Final Decision Days – full recap

The Court has issued decisions in a number of cases since my last post, but several of the most highly anticipated cases still remain.  In addition to the typical Monday decision day, the last of which is next week (the 29th), the Court has added two decision day on Thursday and Friday this week.  There are now 7 cases that were heard this term but still undecided.  It’s possible that the Court will wrap up this week and not use Monday, but probably more likely that it will spread decisions over the 3 days that are currently on its calendar.
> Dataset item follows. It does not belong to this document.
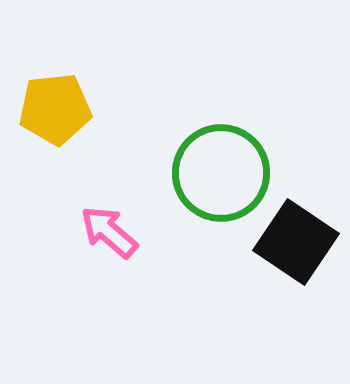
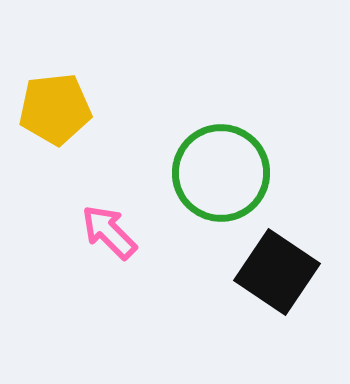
pink arrow: rotated 4 degrees clockwise
black square: moved 19 px left, 30 px down
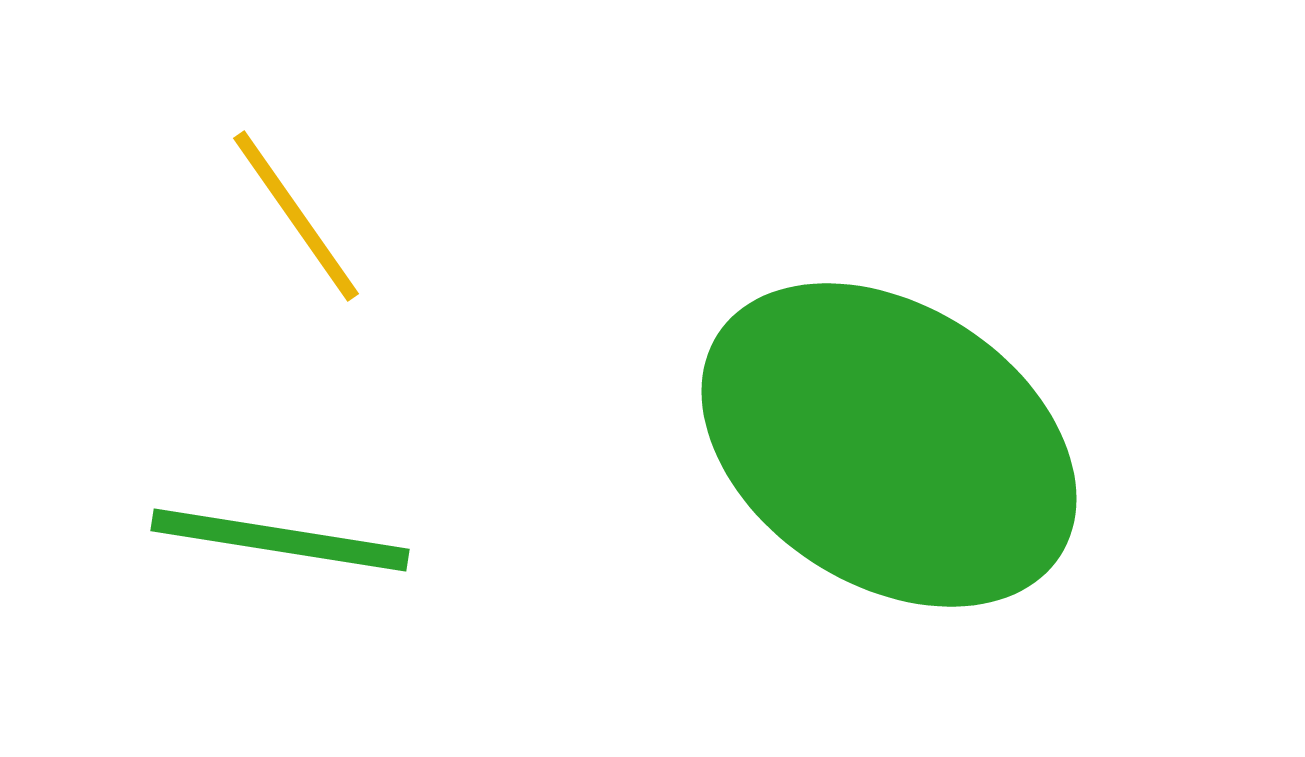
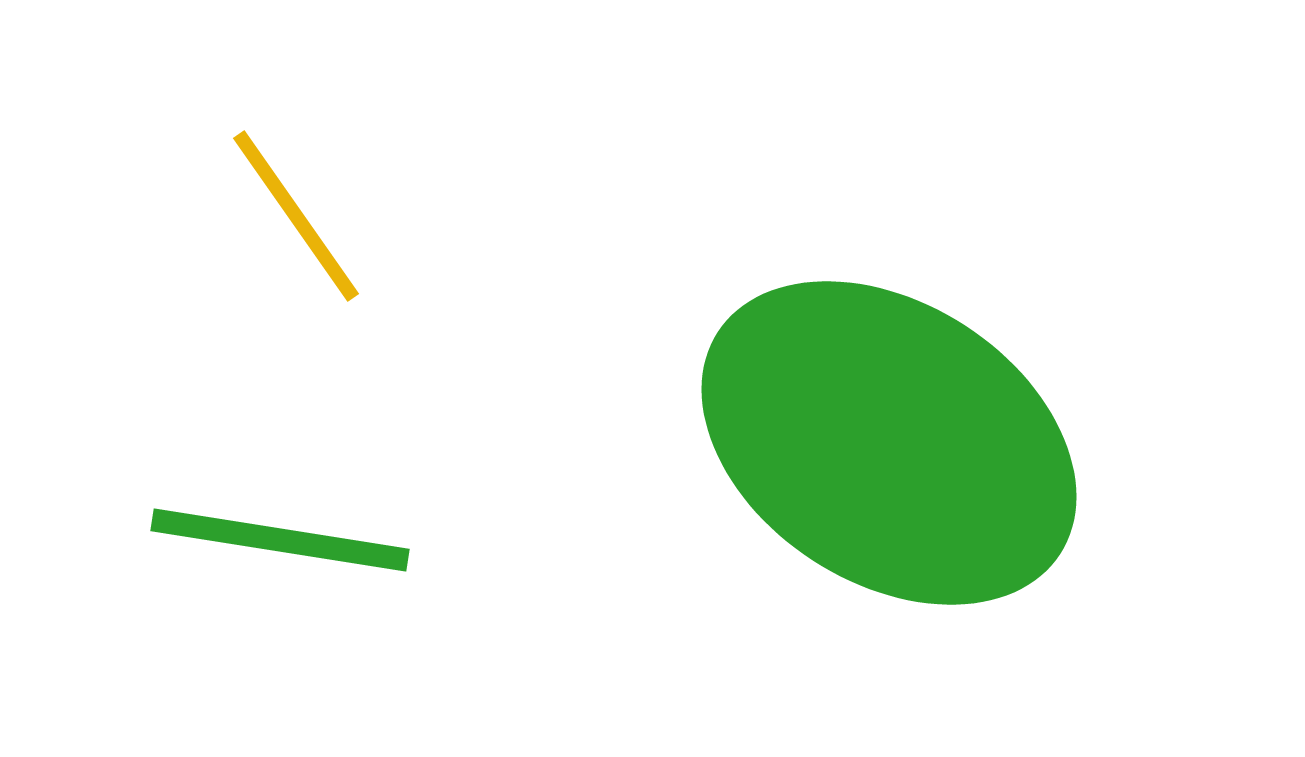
green ellipse: moved 2 px up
So an updated recap of what remains (ordered by date of oral argument):

  • Disparate impact under the Fair Housing Act, Texas Department of Housing and Community Affairs v. The Inclusive Communities Project (argued Jan 29).  The FHA prohibits denial of housing to a person “because of race, color, religion, sex, familial status, or national origin.”  Certainly, any form of individualized, intentional discrimination would be “because of” the person’s protected status and therefore illegal; this is termed “disparate treatment.”  But what about policies that are facially neutral as to status but in reality will almost always be obstacles for members of a certain demographic?  Does enforcing a policy that has a “disparate impact” constitute denial of housing “because of” race or other protected status?
    This case involves the allocation of tax credits and the impact on housing voucher programs.  Ordinarily, landlords are legally entitled to decline to accept Section 8 housing vouchers, under which the government pays part of the rent for low-income renters — only landlords who have received a tax credit must accept vouchers.  The state agency allocated most tax credits in predominantly non-white neighborhoods. The effect of that policy is that white neighborhoods have comparatively few landlords who are required to accept housing vouchers.  Hence this suit, alleging that the tax credit allocation policy had a disparate impact on minorities who were seeking housing in historically white neighborhoods.
  • Congressional redistricting by independent bodies, Arizona State Legislature v. Arizona Independent Redistricting Commission (argued March 2).  Frustrated with political gamesmanship and claims of racial discrimination in the process of drawing Congressional districts, voters in Arizona amended the state constitution to empower an independent body to draw the districts. Interestingly, Congressional districts are never mentioned in the U.S. Constitution, but it does state that “times, places and manner of holding elections for Senators and Representatives, shall be prescribed in each state by the legislature thereof.” (Art. I § 4.) Arizona’s legislature seized upon this to challenge the AIRC. Certainly, most people would not call the AIRC “the legislature,” but arguably the phrase refers to any body that makes statutory laws, and a state constitution can vest the legislative power in one body, in a bicameral system, or broken up among multiple bodies with specially defined legislative functions. In addition to the question of whether the Constitution permits the people of Arizona to prescribe this system, the Court must decide whether the legislature has standing to bring this case.
  • Affordable Care Act (“Obamacare”)King v. Burwell (argued March 4).  Its constitutionality is established, but there’s a question about whether the specific language in the law allows for tax subsidies for people who get their insurance through the federal exchange instead of through their state.  Useful details in this article.
  • Role of cost-benefit analyses in EPA regulations, [3 cases] v. EPA (argued March 25).  Important issues about what the EPA must consider when it regulates power plants.  Fuller analysis is here.
  • Criminal law, Johnson v. US (argued April 20):  (1) Whether mere possession of a short-barreled shotgun should be treated as a violent felony under the Armed Career Criminal Act. (2) Whether the residual clause in the Armed Career Criminal Act is unconstitutionally vague.
  • Same-sex marriage, Obergefell v. Hodges (argued April 28).  One of the most high-profile cases of the term.
  • Death penalty drugs, Glossip v. Gross (argued April 29). A challenge to the “three-drug cocktail” commonly used in executions.

I’ve attended the last two decision days, walking into the Court at about 8:30.  Last Thursday, there was barely any public line at that time, but yesterday, the line was getting close to capacity.  With only three days left and so many significant cases, I would expect attendance to become more popular, so would suggest getting there as early as possible.  (The lawyer section has not been full, if you happen to be a member of the Supreme Court Bar.  But that may well change soon.)